### What the task requires
Would you copy the records exactly, leaving the pictures out?

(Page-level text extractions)
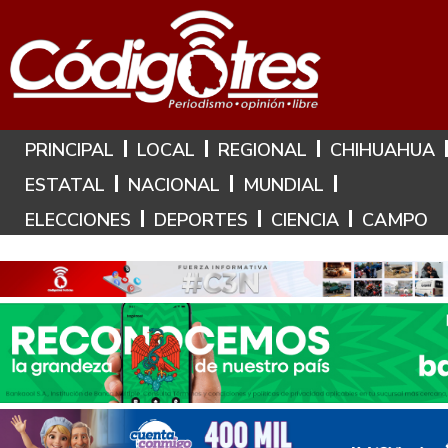
Hoy es: 9 de Agosto de 2026
PRINCIPAL
LOCAL
REGIONAL
CHIHUAHUA
ESTATAL
NACIONAL
MUNDIAL
ELECCIONES
DEPORTES
CIENCIA
CAMPO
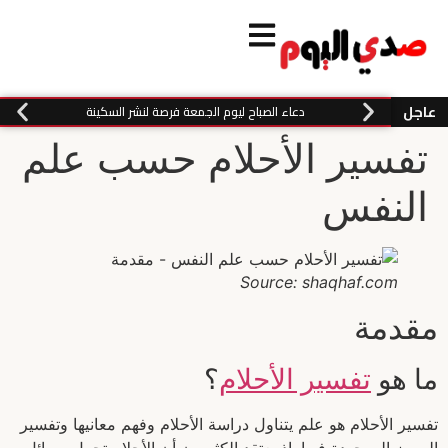
عاجل
دعاء الصباح ليوم الجمعة فرصة لنشر السكينة
تفسير الأحلام حسب علم
النفس
Source: shaqhaf.com
مقدمة
ما هو
تفسير الأحلام
؟
تفسير الأحلام هو علم يتناول دراسة الأحلام وفهم معانيها وتفسير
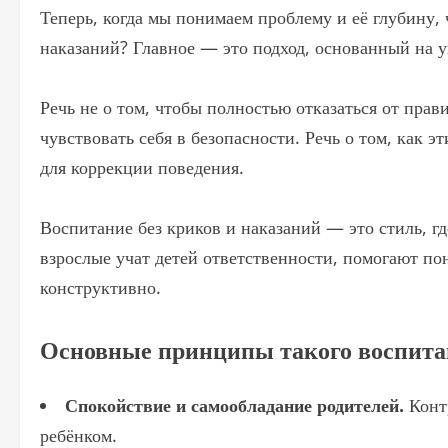
Теперь, когда мы понимаем проблему и её глубину, 
наказаний? Главное — это подход, основанный на 
Речь не о том, чтобы полностью отказаться от пра
чувствовать себя в безопасности. Речь о том, как 
для коррекции поведения.
Воспитание без криков и наказаний — это стиль, гд
взрослые учат детей ответственности, помогают по
конструктивно.
Основные принципы такого воспит
Спокойствие и самообладание родителей.
Конт
ребёнком.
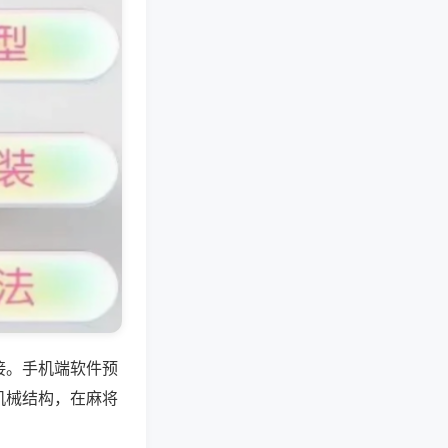
接。手机端软件预
机械结构，在麻将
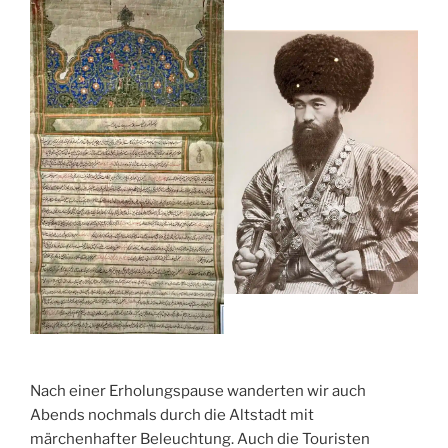
Nach einer Erholungspause wanderten wir auch
Abends nochmals durch die Altstadt mit
märchenhafter Beleuchtung. Auch die Touristen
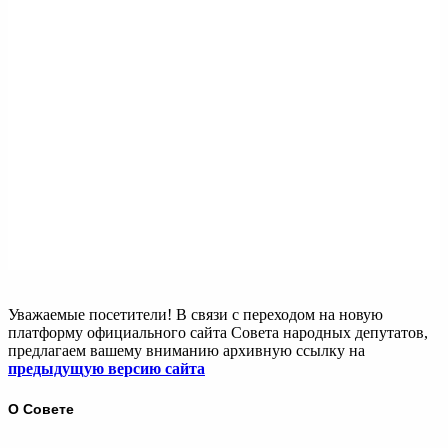
Уважаемые посетители! В связи с переходом на новую
платформу официального сайта Совета народных депутатов,
предлагаем вашему вниманию архивную ссылку на
предыдущую версию сайта
О Совете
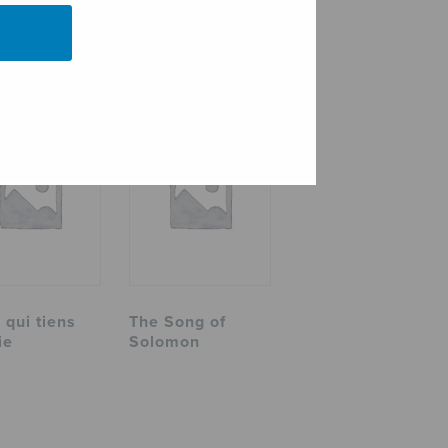
 qui tiens
The Song of
ie
Solomon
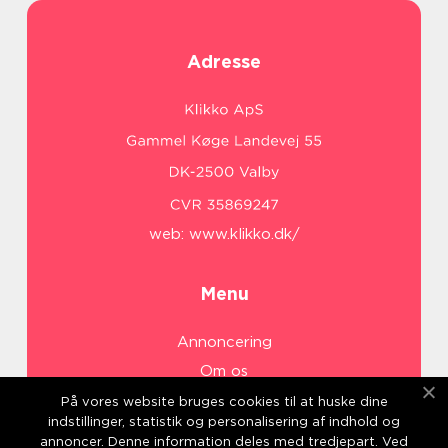
Adresse
web:
www.klikko.dk/
Menu
Annoncering
Om os
Cookies
På vores website bruges cookies til at huske dine
indstillinger, statistik og personalisering af indhold og
Kontakt os
annoncer. Denne information deles med tredjepart. Ved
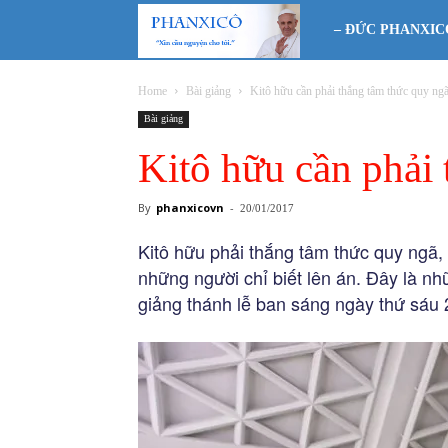
Phanxicô
– ĐỨC PHANXIC
Home
Bài giảng
Kitô hữu cần phải thắng tâm thức quy ng
Bài giảng
Kitô hữu cần phải
By
phanxicovn
-
20/01/2017
Kitô hữu phải thắng tâm thức quy ngã, 
những người chỉ biết lên án. Đây là n
giảng thánh lễ ban sáng ngày thứ sáu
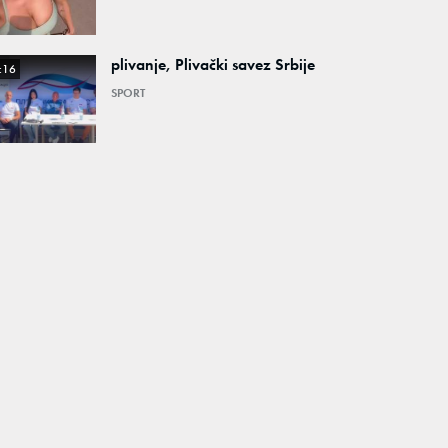
plivanje, Plivački savez Srbije
:16
SPORT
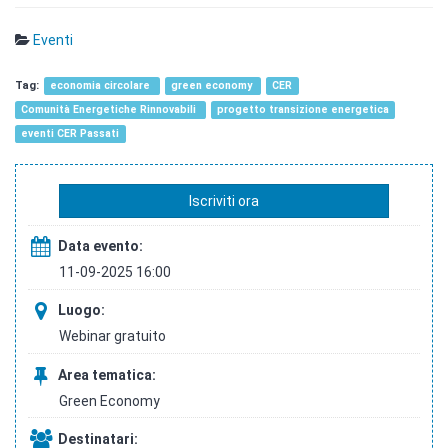
Eventi
economia circolare
green economy
CER
Comunità Energetiche Rinnovabili
progetto transizione energetica
eventi CER Passati
Iscriviti ora
Data evento:
11-09-2025 16:00
Luogo:
Webinar gratuito
Area tematica:
Green Economy
Destinatari:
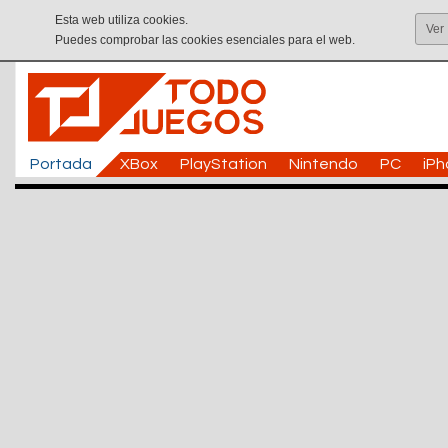
Esta web utiliza cookies.
Ver
Puedes comprobar las cookies esenciales para el web.
Portada
XBox
PlayStation
Nintendo
PC
iP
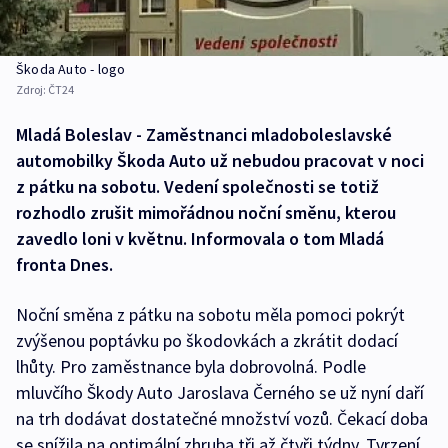
Škoda Auto - logo
Zdroj:
ČT24
Mladá Boleslav - Zaměstnanci mladoboleslavské
automobilky Škoda Auto už nebudou pracovat v noci
z pátku na sobotu. Vedení společnosti se totiž
rozhodlo zrušit mimořádnou noční směnu, kterou
zavedlo loni v květnu. Informovala o tom Mladá
fronta Dnes.
Noční směna z pátku na sobotu měla pomoci pokrýt
zvýšenou poptávku po škodovkách a zkrátit dodací
lhůty. Pro zaměstnance byla dobrovolná. Podle
mluvčího Škody Auto Jaroslava Černého se už nyní daří
na trh dodávat dostatečné množství vozů. Čekací doba
se snížila na optimální zhruba tři až čtyři týdny. Tvrzení,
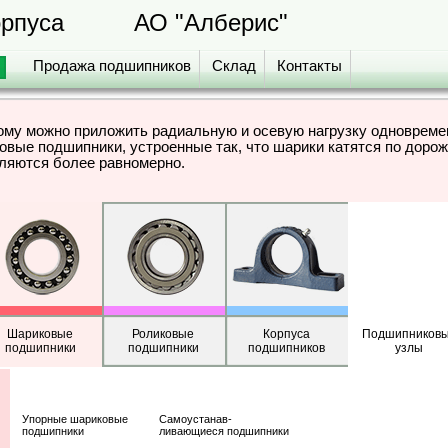
орпуса
АО "Алберис"
Продажа подшипников
Склад
Контакты
рому можно приложить радиальную и осевую нагрузку одновре
вые подшипники, устроенные так, что шарики катятся по доро
еляются более равномерно.
Шариковые
Роликовые
Корпуса
Подшипников
подшипники
подшипники
подшипников
узлы
Упорные шариковые
Самоустанав-
подшипники
ливающиеся подшипники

### The answer
Hoy es: 9 de Agosto de 2026
PRINCIPAL
LOCAL
REGIONAL
CHIHUAHUA
ESTATAL
NACIONAL
MUNDIAL
ELECCIONES
DEPORTES
CIENCIA
CAMPO
عاجل
دعاء الصباح ليوم الجمعة فرصة لنشر السكينة
تفسير الأحلام حسب علم
النفس
Source: shaqhaf.com
مقدمة
ما هو
تفسير الأحلام
؟
تفسير الأحلام هو علم يتناول دراسة الأحلام وفهم معانيها وتفسير
Теперь, когда мы понимаем проблему и её глубину, 
наказаний? Главное — это подход, основанный на 
Речь не о том, чтобы полностью отказаться от пра
чувствовать себя в безопасности. Речь о том, как 
для коррекции поведения.
Воспитание без криков и наказаний — это стиль, гд
взрослые учат детей ответственности, помогают по
конструктивно.
Основные принципы такого воспит
Спокойствие и самообладание родителей.
Конт
ребёнком.
接。手机端软件预
机械结构，在麻将
Nach einer Erholungspause wanderten wir auch
Abends nochmals durch die Altstadt mit
märchenhafter Beleuchtung. Auch die Touristen
Уважаемые посетители! В связи с переходом на новую
платформу официального сайта Совета народных депутатов,
предлагаем вашему вниманию архивную ссылку на
предыдущую версию сайта
О Совете
 qui tiens
The Song of
ie
Solomon
Adresse
web:
www.klikko.dk/
Menu
Annoncering
Om os
Cookies
På vores website bruges cookies til at huske dine
indstillinger, statistik og personalisering af indhold og
Kontakt os
annoncer. Denne information deles med tredjepart. Ved
Phanxicô
– ĐỨC PHANXIC
Home
Bài giảng
Kitô hữu cần phải thắng tâm thức quy ng
Bài giảng
Kitô hữu cần phải
By
phanxicovn
-
20/01/2017
Kitô hữu phải thắng tâm thức quy ngã, 
những người chỉ biết lên án. Đây là n
giảng thánh lễ ban sáng ngày thứ sáu
plivanje, Plivački savez Srbije
:16
SPORT
Eventi
economia circolare
green economy
CER
Comunità Energetiche Rinnovabili
progetto transizione energetica
eventi CER Passati
Iscriviti ora
Data evento:
11-09-2025 16:00
Luogo:
Webinar gratuito
Area tematica:
Green Economy
Destinatari:
Esta web utiliza cookies.
Ver
Puedes comprobar las cookies esenciales para el web.
Portada
XBox
PlayStation
Nintendo
PC
iP
Škoda Auto - logo
Zdroj:
ČT24
Mladá Boleslav - Zaměstnanci mladoboleslavské
automobilky Škoda Auto už nebudou pracovat v noci
z pátku na sobotu. Vedení společnosti se totiž
rozhodlo zrušit mimořádnou noční směnu, kterou
zavedlo loni v květnu. Informovala o tom Mladá
fronta Dnes.
Noční směna z pátku na sobotu měla pomoci pokrýt
zvýšenou poptávku po škodovkách a zkrátit dodací
lhůty. Pro zaměstnance byla dobrovolná. Podle
mluvčího Škody Auto Jaroslava Černého se už nyní daří
na trh dodávat dostatečné množství vozů. Čekací doba
se snížila na optimální zhruba tři až čtyři týdny. Tvrzení,
орпуса
АО "Алберис"
Продажа подшипников
Склад
Контакты
рому можно приложить радиальную и осевую нагрузку одновре
вые подшипники, устроенные так, что шарики катятся по доро
еляются более равномерно.
Шариковые
Роликовые
Корпуса
Подшипников
подшипники
подшипники
подшипников
узлы
Упорные шариковые
Самоустанав-
подшипники
ливающиеся подшипники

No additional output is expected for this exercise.